Practically speaking... In spite of the fact that the main take home message of the study at hand may be relevant only for those who harbor a certain genetic disposition, I do not recommend a zero calorie every other day fast to anyone - irrespective of whether he or she does or doesn't have LDL receptors  ;-)
If you are not aware of cases of familiar hyper-cholesteraemia and want to improve your lipid metabolism by fasting and eating clean, I suggest you re-read my previous article about the "Two Day High-Protein, Low-Carb Fast" and try this, or a classic intermittent fasting routine with a 6-8h feeding window to shed some body fat and get in better metabolic shape.
So what does this mean? The results of the study at hand are exemplary of something regular SuppVersity readers have encountered a dozen of times, already. A fact that vindicates the often-heard, but rarely understood notion that "we are all different". As the study at  hand clearly shows, our gene's and their consequences on our physiology determine not just what we should eat, but also when we shoult eat it. 

You got to be wary, though! Contrary to what you may read in some shiny magazines and on banners on the Internet, the often advertized "gene type diet" is not even on the horizon, yet.

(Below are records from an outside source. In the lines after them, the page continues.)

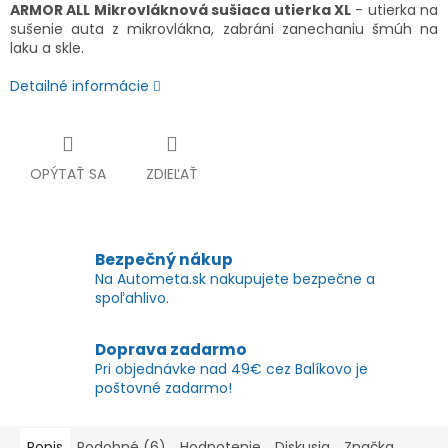
ARMOR ALL Mikrovláknová sušiaca utierka XL
- utierka na
sušenie auta z mikrovlákna, zabráni zanechaniu šmúh na
laku a skle.
Detailné informácie
OPÝTAŤ SA
ZDIEĽAŤ
Bezpečný nákup
Na Autometa.sk nakupujete bezpečne a
spoľahlivo.
Doprava zadarmo
Pri objednávke nad 49€ cez Balíkovo je
poštovné zadarmo!
Popis
Podobné (6)
Hodnotenie
Diskusia
Značka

Yes, we can (theoretically) identify each and every gene in our bodies, but in contrast to a general LDL receptor dysfunction, many of the more subtle genetic differences are as of yet totally unknown. Any list of foods, or, as this study shows, suggest food frequency rules you may get are up to know about as accurate as the names of the man or woman of your dreams you will get if you follow the friendly advice the music television advertisement gives you and "send an SMS with the keyword 'love' and your name" to a random number. Even for the well-studied APO-E polymorphisms, scientists are time and again surprised to find that their results are not in line with data from previous studies. Contemporary accepted implications, such as "people whose apolipoproteins belong to the APO-E4 class will do more harm than good if they consume larg(er) amounts of fish oil" could thus be as flawed as the idea that only fat can make you fat - likewise the result of premature conclusions that seemed logical in view of the contemporarily available, highly insufficient data, by the way.

References:
  • Caro P, Gómez J, López-Torres M, Sánchez I, Naudi A, Portero-Otín M, Pamplona R, Barja G. Effect of every other day feeding on mitochondrial free radical production and oxidative stress in mouse liver. Rejuvenation Res. 2008 Jun;11(3):621-9.
  • Martin B, Mattson MP, Maudsley S. Caloric restriction and intermittent fasting: two potential diets for successful brain aging. Ageing Res Rev. 2006 Aug;5(3):332-53.
  • Varady KA, Hellerstein MK. Alternate-day fasting and chronic disease prevention: a review of human and animal trials. Am J Clin Nutr. 2007 Jul;86(1):7-13. Review.